- Work instructions
The task calls for the count of lines containing "woman" in these records, given as a number with no other words.

══ Data for this task ══

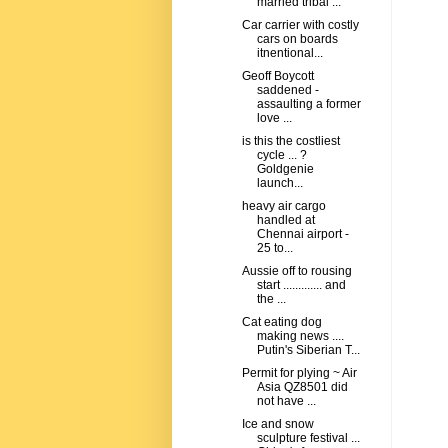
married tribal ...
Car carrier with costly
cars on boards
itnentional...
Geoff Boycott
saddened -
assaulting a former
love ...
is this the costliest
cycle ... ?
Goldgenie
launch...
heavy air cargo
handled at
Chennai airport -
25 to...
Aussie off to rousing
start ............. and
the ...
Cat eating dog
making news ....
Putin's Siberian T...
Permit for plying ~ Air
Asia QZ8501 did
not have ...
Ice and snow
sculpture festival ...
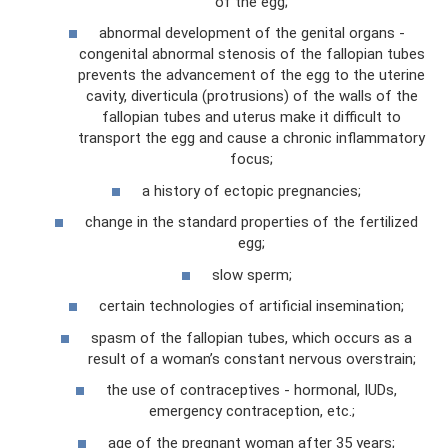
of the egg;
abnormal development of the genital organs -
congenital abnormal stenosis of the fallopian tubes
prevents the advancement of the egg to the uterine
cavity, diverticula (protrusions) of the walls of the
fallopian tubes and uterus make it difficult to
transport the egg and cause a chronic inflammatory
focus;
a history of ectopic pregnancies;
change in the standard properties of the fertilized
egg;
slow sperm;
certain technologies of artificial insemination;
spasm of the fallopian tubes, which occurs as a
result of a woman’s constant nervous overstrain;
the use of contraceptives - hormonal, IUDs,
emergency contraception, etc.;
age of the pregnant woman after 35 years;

═══
══ Data for this task ══

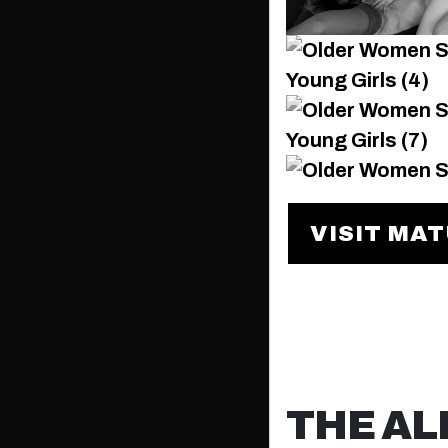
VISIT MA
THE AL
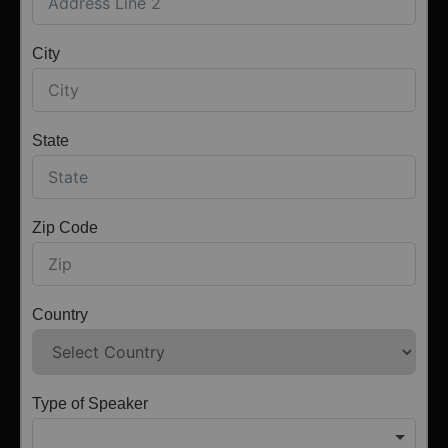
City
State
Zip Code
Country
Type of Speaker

═══

- Answer space
2